Нет, и тогда, и сейчас я все еще находил и нахожу точку зрения этих осторожников неинтересной, так же как и мнение одного британского пропойцы, — когда, много лет назад, я рассказал ему, что хотел бы стать католиком, он назидательно заметил, что я с тем же успехом мог бы стать, например, магометанином или иудеем — какая, в сущности, разница? Да, но если это все сводилось к одному и тому же, почему бы и не католиком? Снова здорОво.

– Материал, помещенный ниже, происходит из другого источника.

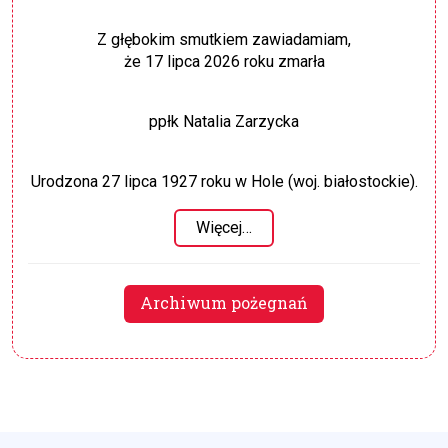
Z głębokim smutkiem zawiadamiam,
że 17 lipca 2026 roku zmarła
ppłk Natalia Zarzycka
Urodzona 27 lipca 1927 roku w Hole (woj. białostockie).
Więcej…
Archiwum pożegnań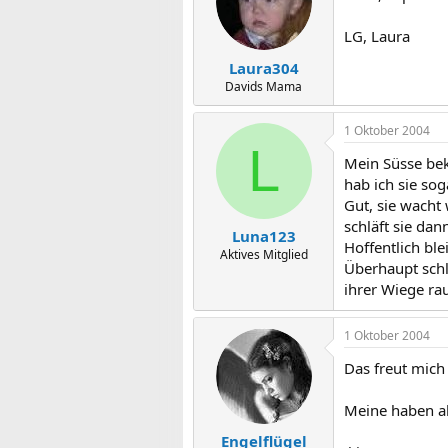
LG, Laura
Laura304
Davids Mama
1 Oktober 2004
L
Mein Süsse bek
hab ich sie so
Gut, sie wacht 
schläft sie da
Luna123
Hoffentlich ble
Aktives Mitglied
Überhaupt schlä
ihrer Wiege ra
1 Oktober 2004
Das freut mich 
Meine haben al
Engelflügel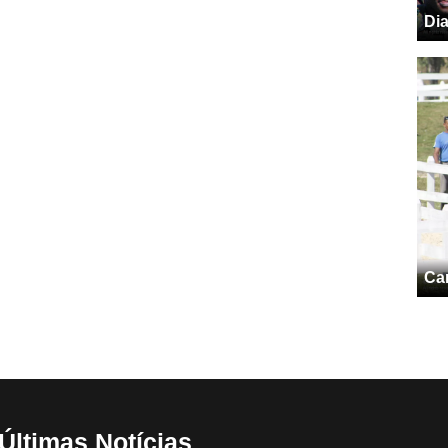
Dia
Cam
Últimas Notícias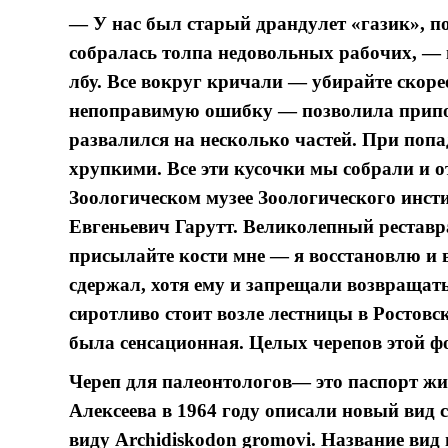
— У нас был старый драндулет «газик», по
собралась толпа недовольных рабочих, — 
лбу. Все вокруг кричали — убирайте скоре
непоправимую ошибку — позволила приподн
развалился на несколько частей. При попа
хрупкими. Все эти кусочки мы собрали и о
Зоологическом музее Зоологического инст
Евгеньевич Гарутт. Великолепный реставра
присылайте кости мне — я восстановлю и в
сдержал, хотя ему и запрещали возвращать
сиротливо стоит возле лестницы в Ростовс
была сенсационная. Целых черепов этой ф
Череп для палеонтологов— это паспорт ж
Алексеева в 1964 году описали новый вид с
виду Archidiskodon gromovi. Название вид 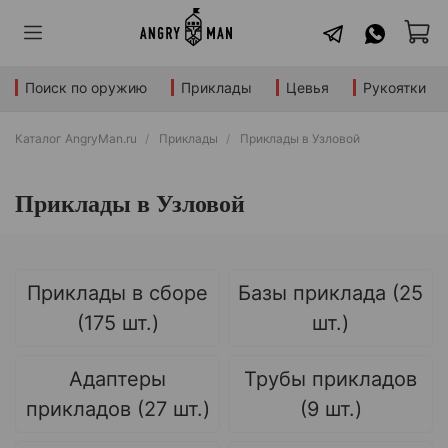
Поиск по оружию
Приклады
Цевья
Рукоятки
Каталог AngryMan.ru
Приклады
Приклады в Узловой
Приклады в Узловой
Приклады в сборе
Базы приклада (25
(175 шт.)
шт.)
Адаптеры
Трубы прикладов
прикладов (27 шт.)
(9 шт.)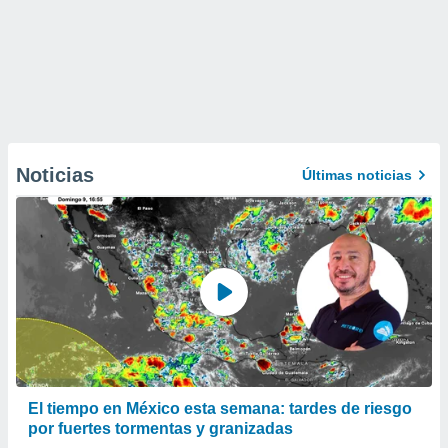
Noticias
Últimas noticias
El tiempo en México esta semana: tardes de riesgo
por fuertes tormentas y granizadas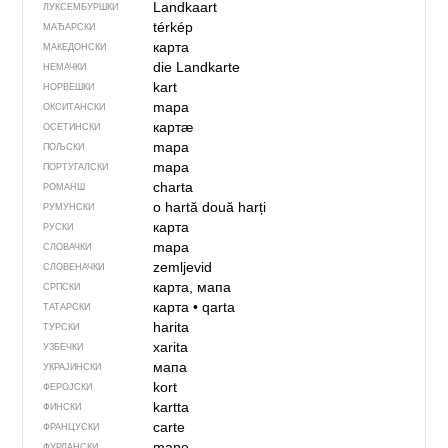
Landkaart
ЛУКСЕМБУРШКИ
térkép
МАЂАРСКИ
карта
МАКЕДОНСКИ
die Landkarte
НЕМАЧКИ
kart
НОРВЕШКИ
mapa
ОКСИТАНСКИ
картӕ
ОСЕТИНСКИ
mapa
ПОЉСКИ
mapa
ПОРТУГАЛСКИ
charta
РОМАНШ
o hartă
două harți
РУМУНСКИ
карта
РУСКИ
mapa
СЛОВАЧКИ
zemljevid
СЛОВЕНАЧКИ
карта, мапа
СРПСКИ
карта
•
qarta
ТАТАРСКИ
harita
ТУРСКИ
xarita
УЗБЕЧКИ
мапа
УКРАЈИНСКИ
kort
ФЕРОЈСКИ
kartta
ФИНСКИ
carte
ФРАНЦУСКИ
mape
ФУРЛАНСКИ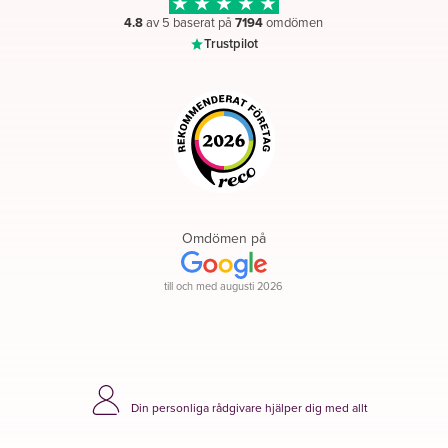
4.8
av 5 baserat på
7194
omdömen
Trustpilot
Omdömen på
till och med augusti 2026
Din personliga rådgivare hjälper dig med allt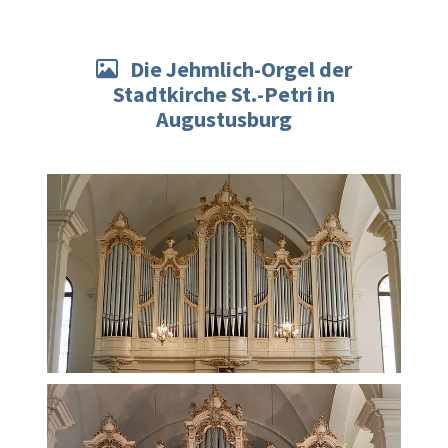
Die Jehmlich-Orgel der

Stadtkirche St.-Petri in
Augustusburg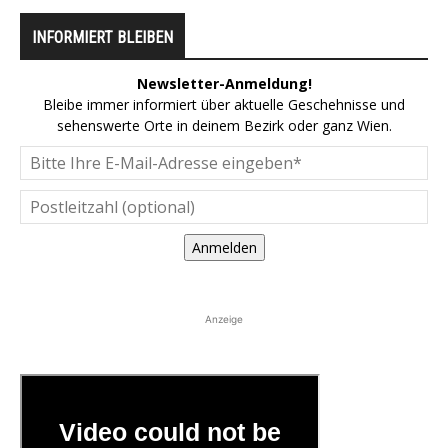
INFORMIERT BLEIBEN
Newsletter-Anmeldung!
Bleibe immer informiert über aktuelle Geschehnisse und
sehenswerte Orte in deinem Bezirk oder ganz Wien.
Anmelden
Anzeige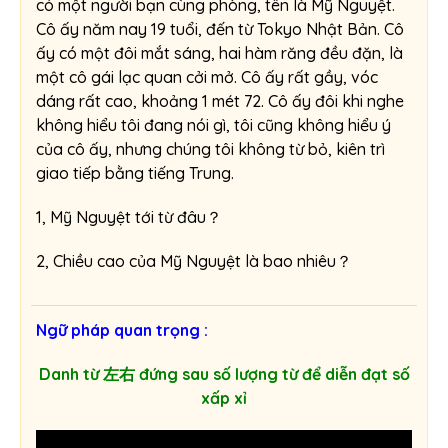
có một người bạn cùng phòng, tên là Mỹ Nguyệt.
Cô ấy năm nay 19 tuổi, đến từ Tokyo Nhật Bản. Cô
ấy có một đôi mắt sáng, hai hàm răng đều đặn, là
một cô gái lạc quan cởi mở. Cô ấy rất gầy, vóc
dáng rất cao, khoảng 1 mét 72. Cô ấy đôi khi nghe
không hiểu tôi đang nói gì, tôi cũng không hiểu ý
của cô ấy, nhưng chúng tôi không từ bỏ, kiên trì
giao tiếp bằng tiếng Trung.
1, Mỹ Nguyệt tới từ đâu？
2, Chiều cao của Mỹ Nguyệt là bao nhiêu？
Ngữ pháp quan trọng :
Danh từ 左右 đứng sau số lượng từ để diễn đạt số
xấp xỉ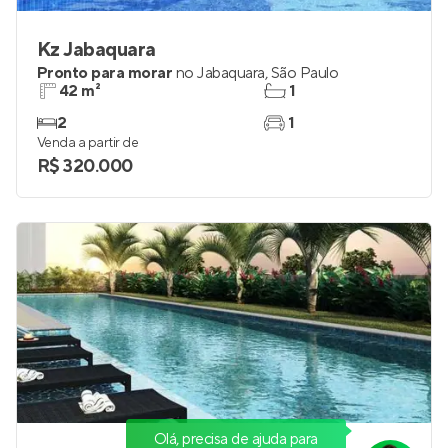
Kz Jabaquara
Pronto para morar
no
Jabaquara
,
São Paulo
42 m²
1
2
1
Venda a partir de
R$ 320.000
Olá, precisa de ajuda para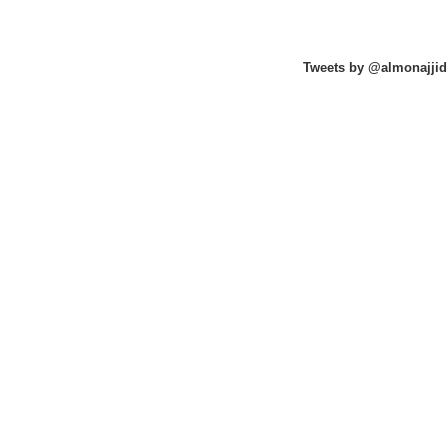
Tweets by @almonajjid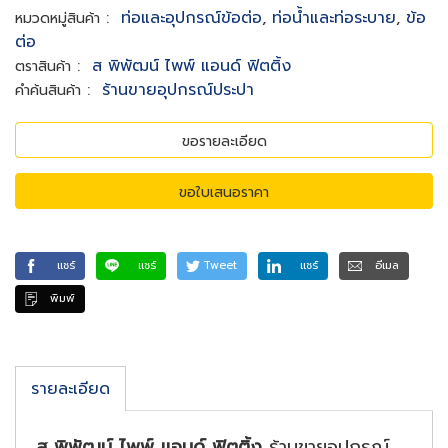
:
ท่อและอุปกรณ์ข้อต่อ
,
ท่อน้ำและท่อระบาย
,
ข้อ
หมวดหมู่สินค้า
ต่อ
:
ส พิพัฒน์ ไพพ์ แอนด์ ฟิตติ้ง
ตราสินค้า
:
ร้านขายอุปกรณ์ประปา
คำค้นสินค้า
ขอรายละเอียด
ขอใบเสนอราคา
แชร์
แชร์
Tweet
แชร์
อีเมล
พิมพ์
รายละเอียด
ส พิพัฒน์ ไพพ์ แอนด์ ฟิตติ้ง
ร้านขายอุปกรณ์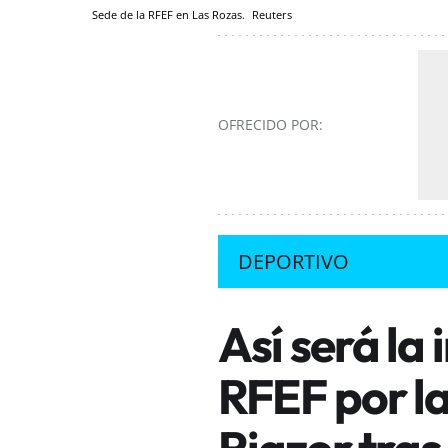
Sede de la RFEF en Las Rozas.
Reuters
OFRECIDO POR:
DEPORTIVO
Así será la 
RFEF por l
Riazor tra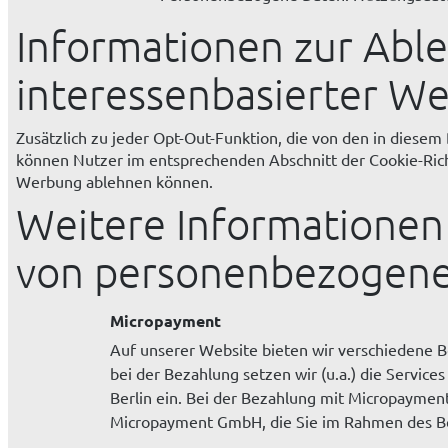
Informationen zur Abl
interessenbasierter W
Zusätzlich zu jeder Opt-Out-Funktion, die von den in diesem
können Nutzer im entsprechenden Abschnitt der Cookie-Richt
Werbung ablehnen können.
Weitere Informationen
von personenbezogen
Micropayment
Auf unserer Website bieten wir verschiedene 
bei der Bezahlung setzen wir (u.a.) die Servi
Berlin ein. Bei der Bezahlung mit Micropayme
Micropayment GmbH, die Sie im Rahmen des B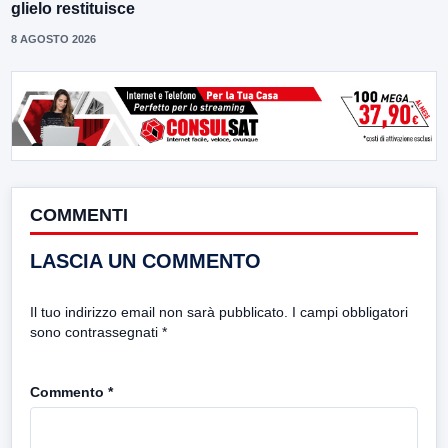
glielo restituisce
8 AGOSTO 2026
COMMENTI
LASCIA UN COMMENTO
Il tuo indirizzo email non sarà pubblicato.
I campi obbligatori
sono contrassegnati
*
Commento
*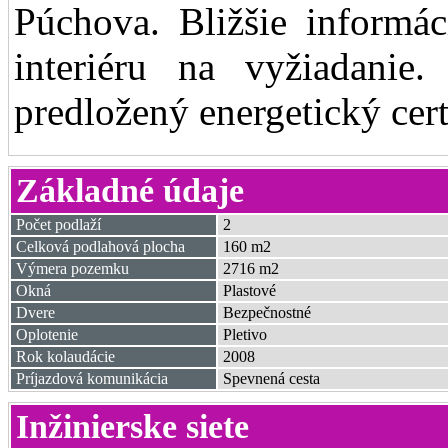
Púchova. Bližšie informá
interiéru na vyžiadanie
predložený energetický cert
Základné údaje
Počet podlaží
2
Celková podlahová plocha
160 m2
Výmera pozemku
2716 m2
Okná
Plastové
Dvere
Bezpečnostné
Oplotenie
Pletivo
Rok kolaudácie
2008
Príjazdová komunikácia
Spevnená cesta
Inžinierske siete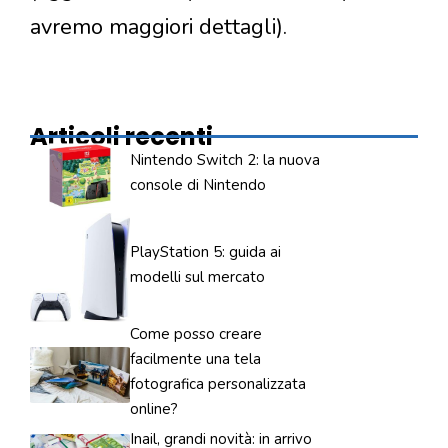
avremo maggiori dettagli).
Articoli recenti
Nintendo Switch 2: la nuova
console di Nintendo
PlayStation 5: guida ai
modelli sul mercato
Come posso creare
facilmente una tela
fotografica personalizzata
online?
Inail, grandi novità: in arrivo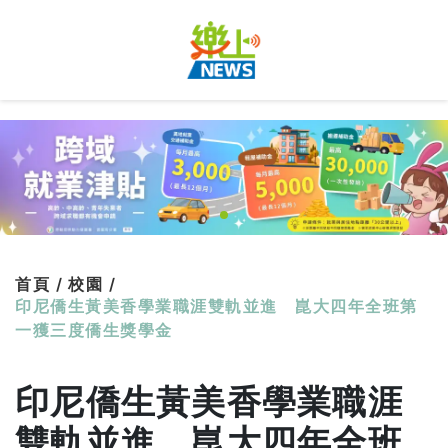
首頁 /
校園 /
印尼僑生黃美香學業職涯雙軌並進 崑大四年全班第
一獲三度僑生獎學金
印尼僑生黃美香學業職涯
雙軌並進 崑大四年全班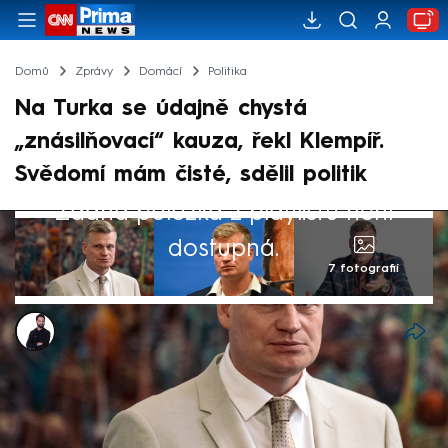
Domů
Zprávy
Domácí
Politika
Na Turka se údajně chystá
„znásilňovací“ kauza, řekl Klempíř.
Svědomí mám čisté, sdělil politik
Žádná položka z playlistu není
dostupná.
7 fotografií
Marek Veselý
6. čvn 2025, 14:37
Na Filipa Turka se údajně chystá nějaká
znásilňovací kauza. Ve vysílání CNN Prima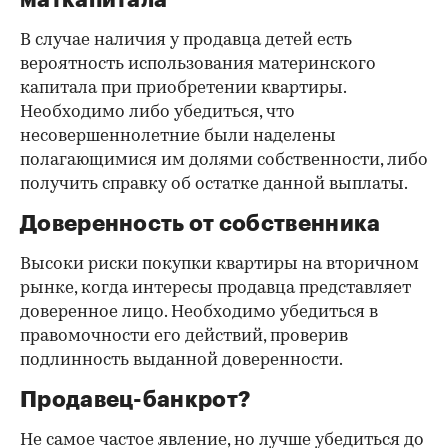
В случае наличия у продавца детей есть
вероятность использования материнского
капитала при приобретении квартиры.
Необходимо либо убедиться, что
несовершеннолетние были наделены
полагающимися им долями собственности, либо
получить справку об остатке данной выплаты.
Доверенность от собственника
Высоки риски покупки квартиры на вторичном
рынке, когда интересы продавца представляет
доверенное лицо. Необходимо убедиться в
правомочности его действий, проверив
подлинность выданной доверенности.
Продавец-банкрот?
Не самое частое явление, но лучше убедиться до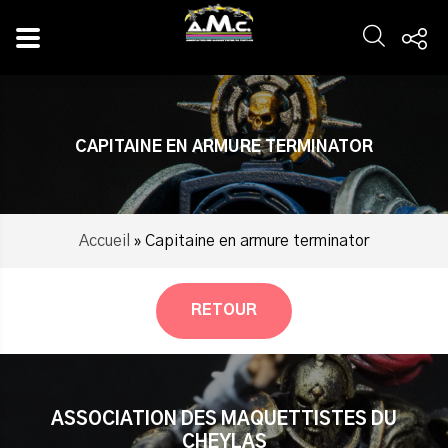
Panneau de gestion des cookies
CAPITAINE EN ARMURE TERMINATOR
Accueil
»
Capitaine en armure terminator
RETOUR
ASSOCIATION DES MAQUETTISTES DU
CHEYLAS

Остроумие — или что там вместо него — без идеи, содержания или усилия, не более того. Ты упрекаешь себя за то, что ты, хотя и женат на таком-то и таком-то, с тем же успехом мог бы быть женат на ком-то другом. Да, мог бы, но ты женат на том, на ком ты женат. Они упрекают меня за то, что я, вместо того чтобы стать католиком, мог бы стать кем-то другим. Да, мог бы стать, но я стал католиком. И я даже спрашиваю себя, справедливо ли это мог бы. Если бы это было возможно, это бы случилось, но, вероятнее всего, это было невозможно.
Нет, я стал католиком, но все это произошло не так-то просто.